== Material for this exercise ==

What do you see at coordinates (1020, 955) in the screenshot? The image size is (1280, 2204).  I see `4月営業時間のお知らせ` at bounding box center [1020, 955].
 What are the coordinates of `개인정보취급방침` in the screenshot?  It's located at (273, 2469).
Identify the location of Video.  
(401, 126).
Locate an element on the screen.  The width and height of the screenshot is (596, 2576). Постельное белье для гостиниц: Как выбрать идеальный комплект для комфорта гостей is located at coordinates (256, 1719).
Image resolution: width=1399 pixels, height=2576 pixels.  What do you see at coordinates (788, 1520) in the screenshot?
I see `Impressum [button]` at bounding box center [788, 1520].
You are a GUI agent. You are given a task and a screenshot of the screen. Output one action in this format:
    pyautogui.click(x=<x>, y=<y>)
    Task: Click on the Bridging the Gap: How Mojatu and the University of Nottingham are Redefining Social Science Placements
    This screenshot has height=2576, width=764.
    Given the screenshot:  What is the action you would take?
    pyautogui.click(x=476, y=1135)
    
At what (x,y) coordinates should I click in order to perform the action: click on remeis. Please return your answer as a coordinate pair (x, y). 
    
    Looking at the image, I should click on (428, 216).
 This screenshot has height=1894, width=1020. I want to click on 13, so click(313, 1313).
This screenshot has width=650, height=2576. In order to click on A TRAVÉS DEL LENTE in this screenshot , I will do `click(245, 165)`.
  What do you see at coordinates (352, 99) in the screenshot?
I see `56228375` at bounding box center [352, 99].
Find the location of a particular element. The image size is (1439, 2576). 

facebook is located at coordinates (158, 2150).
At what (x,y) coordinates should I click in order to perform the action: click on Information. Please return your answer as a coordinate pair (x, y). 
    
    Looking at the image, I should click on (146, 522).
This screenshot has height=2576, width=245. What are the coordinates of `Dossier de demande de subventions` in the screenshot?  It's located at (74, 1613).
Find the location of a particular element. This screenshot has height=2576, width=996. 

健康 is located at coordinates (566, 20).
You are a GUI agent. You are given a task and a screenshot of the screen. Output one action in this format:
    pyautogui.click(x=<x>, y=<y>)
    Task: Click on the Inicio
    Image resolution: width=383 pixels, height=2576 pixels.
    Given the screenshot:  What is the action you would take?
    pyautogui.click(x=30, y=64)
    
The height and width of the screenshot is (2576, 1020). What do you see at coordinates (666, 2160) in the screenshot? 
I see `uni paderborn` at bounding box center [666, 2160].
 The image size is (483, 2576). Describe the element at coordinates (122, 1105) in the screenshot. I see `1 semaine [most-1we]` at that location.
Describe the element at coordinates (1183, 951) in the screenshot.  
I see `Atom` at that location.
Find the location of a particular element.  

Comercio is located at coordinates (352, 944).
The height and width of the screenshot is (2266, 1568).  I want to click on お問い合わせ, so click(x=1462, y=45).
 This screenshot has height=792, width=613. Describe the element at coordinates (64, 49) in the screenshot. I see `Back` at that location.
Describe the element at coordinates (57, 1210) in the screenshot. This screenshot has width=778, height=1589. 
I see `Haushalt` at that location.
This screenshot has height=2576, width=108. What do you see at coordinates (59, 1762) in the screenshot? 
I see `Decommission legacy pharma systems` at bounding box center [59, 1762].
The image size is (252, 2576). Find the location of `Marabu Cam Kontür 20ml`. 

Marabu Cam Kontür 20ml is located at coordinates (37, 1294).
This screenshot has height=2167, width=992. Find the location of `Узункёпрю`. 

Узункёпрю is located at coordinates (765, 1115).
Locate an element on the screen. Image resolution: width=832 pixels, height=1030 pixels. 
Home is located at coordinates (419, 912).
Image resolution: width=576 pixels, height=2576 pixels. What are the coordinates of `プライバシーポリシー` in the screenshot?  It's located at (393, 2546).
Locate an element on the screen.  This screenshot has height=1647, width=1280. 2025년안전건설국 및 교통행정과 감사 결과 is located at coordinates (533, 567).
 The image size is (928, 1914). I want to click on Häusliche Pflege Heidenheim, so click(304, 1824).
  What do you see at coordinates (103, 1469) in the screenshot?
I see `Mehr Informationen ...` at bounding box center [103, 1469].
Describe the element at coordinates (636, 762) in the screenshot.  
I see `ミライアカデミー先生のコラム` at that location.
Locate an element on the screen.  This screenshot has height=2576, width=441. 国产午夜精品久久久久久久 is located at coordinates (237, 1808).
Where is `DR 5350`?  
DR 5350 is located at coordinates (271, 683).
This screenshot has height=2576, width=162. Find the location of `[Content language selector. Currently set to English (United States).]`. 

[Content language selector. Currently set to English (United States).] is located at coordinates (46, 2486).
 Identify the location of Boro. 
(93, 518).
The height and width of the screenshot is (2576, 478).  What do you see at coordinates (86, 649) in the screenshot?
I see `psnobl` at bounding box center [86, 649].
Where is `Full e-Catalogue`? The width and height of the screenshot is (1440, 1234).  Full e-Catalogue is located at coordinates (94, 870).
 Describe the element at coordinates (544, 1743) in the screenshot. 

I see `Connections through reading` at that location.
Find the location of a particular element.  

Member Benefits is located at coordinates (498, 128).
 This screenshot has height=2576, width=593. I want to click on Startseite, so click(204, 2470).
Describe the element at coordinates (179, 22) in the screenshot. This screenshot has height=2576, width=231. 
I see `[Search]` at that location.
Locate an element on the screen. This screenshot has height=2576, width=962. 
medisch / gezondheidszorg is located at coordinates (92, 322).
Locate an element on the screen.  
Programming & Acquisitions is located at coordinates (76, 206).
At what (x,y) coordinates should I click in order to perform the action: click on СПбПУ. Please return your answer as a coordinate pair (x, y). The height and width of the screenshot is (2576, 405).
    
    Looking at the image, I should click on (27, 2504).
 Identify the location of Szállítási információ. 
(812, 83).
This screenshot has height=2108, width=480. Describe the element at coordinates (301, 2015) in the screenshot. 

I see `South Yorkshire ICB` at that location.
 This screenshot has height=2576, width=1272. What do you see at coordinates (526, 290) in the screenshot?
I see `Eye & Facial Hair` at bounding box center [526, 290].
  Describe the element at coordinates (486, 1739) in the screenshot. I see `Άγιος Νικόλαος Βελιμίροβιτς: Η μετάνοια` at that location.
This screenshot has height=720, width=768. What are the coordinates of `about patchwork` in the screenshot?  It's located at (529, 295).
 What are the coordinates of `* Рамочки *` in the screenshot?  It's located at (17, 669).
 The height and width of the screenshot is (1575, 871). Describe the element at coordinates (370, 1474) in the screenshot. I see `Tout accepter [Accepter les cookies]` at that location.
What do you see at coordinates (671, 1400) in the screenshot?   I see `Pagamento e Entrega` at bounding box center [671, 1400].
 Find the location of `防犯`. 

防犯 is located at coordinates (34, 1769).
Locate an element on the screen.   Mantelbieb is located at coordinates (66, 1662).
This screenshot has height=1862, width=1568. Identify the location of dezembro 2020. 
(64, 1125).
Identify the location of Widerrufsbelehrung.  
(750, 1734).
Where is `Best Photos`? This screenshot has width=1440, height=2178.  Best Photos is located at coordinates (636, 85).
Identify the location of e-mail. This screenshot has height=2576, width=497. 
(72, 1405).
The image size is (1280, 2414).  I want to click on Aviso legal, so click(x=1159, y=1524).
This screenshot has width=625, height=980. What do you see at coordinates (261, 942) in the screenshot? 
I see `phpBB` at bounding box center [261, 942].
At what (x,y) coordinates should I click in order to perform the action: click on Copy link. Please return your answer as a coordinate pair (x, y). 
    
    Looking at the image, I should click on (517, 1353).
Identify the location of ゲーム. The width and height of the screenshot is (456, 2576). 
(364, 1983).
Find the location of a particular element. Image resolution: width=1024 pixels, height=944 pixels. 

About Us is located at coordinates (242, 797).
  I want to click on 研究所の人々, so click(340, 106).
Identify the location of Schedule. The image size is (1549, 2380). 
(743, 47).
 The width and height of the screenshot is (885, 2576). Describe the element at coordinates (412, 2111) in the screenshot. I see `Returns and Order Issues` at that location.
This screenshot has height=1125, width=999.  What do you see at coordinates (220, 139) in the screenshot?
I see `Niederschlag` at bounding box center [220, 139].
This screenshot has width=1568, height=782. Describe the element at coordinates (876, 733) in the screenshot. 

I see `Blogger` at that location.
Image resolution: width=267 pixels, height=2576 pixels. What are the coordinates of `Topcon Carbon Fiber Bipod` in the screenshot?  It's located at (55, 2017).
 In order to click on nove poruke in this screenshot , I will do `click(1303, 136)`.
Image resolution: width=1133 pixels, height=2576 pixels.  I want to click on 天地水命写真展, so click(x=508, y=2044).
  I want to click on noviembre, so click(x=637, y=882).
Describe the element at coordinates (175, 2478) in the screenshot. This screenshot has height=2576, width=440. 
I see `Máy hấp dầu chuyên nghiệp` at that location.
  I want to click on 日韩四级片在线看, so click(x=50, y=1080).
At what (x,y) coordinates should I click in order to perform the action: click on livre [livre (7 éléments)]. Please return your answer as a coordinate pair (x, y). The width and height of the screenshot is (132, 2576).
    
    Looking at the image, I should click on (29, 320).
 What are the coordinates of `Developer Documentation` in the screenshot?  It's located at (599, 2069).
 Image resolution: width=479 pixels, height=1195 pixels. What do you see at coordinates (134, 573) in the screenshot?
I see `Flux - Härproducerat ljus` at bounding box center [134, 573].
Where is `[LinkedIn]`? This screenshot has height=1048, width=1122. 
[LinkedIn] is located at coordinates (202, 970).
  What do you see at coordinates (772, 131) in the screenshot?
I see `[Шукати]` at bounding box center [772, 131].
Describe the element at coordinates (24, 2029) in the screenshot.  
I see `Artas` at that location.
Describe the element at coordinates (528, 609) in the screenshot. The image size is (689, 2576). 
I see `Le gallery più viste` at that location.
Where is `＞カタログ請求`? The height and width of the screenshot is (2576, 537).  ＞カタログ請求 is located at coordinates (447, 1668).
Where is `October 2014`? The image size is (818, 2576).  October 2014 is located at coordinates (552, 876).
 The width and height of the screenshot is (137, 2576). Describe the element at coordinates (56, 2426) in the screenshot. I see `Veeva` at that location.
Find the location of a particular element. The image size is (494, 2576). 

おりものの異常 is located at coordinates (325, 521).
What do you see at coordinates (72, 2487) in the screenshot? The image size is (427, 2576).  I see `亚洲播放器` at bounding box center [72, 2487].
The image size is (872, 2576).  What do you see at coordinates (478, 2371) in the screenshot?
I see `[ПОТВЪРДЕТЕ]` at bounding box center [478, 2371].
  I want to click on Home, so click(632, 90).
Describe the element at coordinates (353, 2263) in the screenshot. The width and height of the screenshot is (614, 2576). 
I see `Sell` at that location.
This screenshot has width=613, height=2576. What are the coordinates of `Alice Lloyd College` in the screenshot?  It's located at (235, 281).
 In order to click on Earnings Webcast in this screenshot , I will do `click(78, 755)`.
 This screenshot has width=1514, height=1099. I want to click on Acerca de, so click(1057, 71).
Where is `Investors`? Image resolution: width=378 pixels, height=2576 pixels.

===

Goal of the exercise: In the entries above, find the line with "In order to click on Earnings", then retype it and every line after it exactly.

Response area:
 In order to click on Earnings Webcast in this screenshot , I will do `click(78, 755)`.
 This screenshot has width=1514, height=1099. I want to click on Acerca de, so click(1057, 71).
Where is `Investors`? Image resolution: width=378 pixels, height=2576 pixels.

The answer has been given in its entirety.